WHAT IS EXPECTED: Nothing but the lines from the one with "Blanc 50 litre" through the end of the data should be set down, each exactly as written, and no picture should be included.

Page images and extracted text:
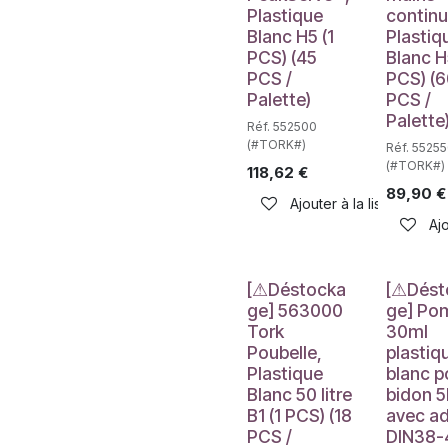
Plastique
continu
Blanc H5 (1
Plastiq
PCS) (45
Blanc H
PCS /
PCS) (
Palette)
PCS /
Palette
Réf. 552500
(#TORK#)
Réf. 5525
(#TORK#)
118,62
€
89,90
€
Ajouter à la liste de sou
Ajo
Déstockage
Déstockag
[⚠Déstocka
[⚠Dést
ge] 563000
ge] Po
Tork
30ml
Poubelle,
plastiq
Plastique
blanc p
Blanc 50 litre
bidon 5
B1 (1 PCS) (18
avec ad
PCS /
DIN38-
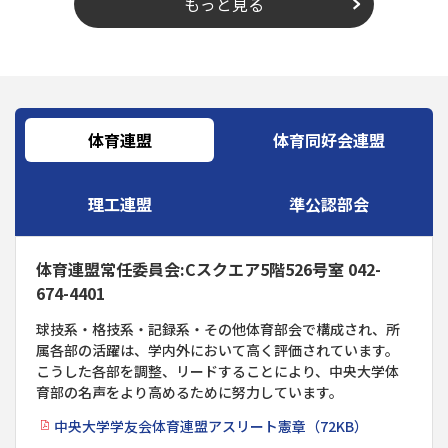
もっと見る
体育連盟
体育同好会連盟
理工連盟
準公認部会
体育連盟常任委員会:Cスクエア5階526号室 042-
674-4401
球技系・格技系・記録系・その他体育部会で構成され、所
属各部の活躍は、学内外において高く評価されています。
こうした各部を調整、リードすることにより、中央大学体
育部の名声をより高めるために努力しています。
中央大学学友会体育連盟アスリート憲章（72KB）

RESPONSE AREA:
Blanc 50 litre
bidon 5
B1 (1 PCS) (18
avec ad
PCS /
DIN38-
もっと見る
体育連盟
体育同好会連盟
理工連盟
準公認部会
体育連盟常任委員会:Cスクエア5階526号室 042-
674-4401
球技系・格技系・記録系・その他体育部会で構成され、所
属各部の活躍は、学内外において高く評価されています。
こうした各部を調整、リードすることにより、中央大学体
育部の名声をより高めるために努力しています。
中央大学学友会体育連盟アスリート憲章（72KB）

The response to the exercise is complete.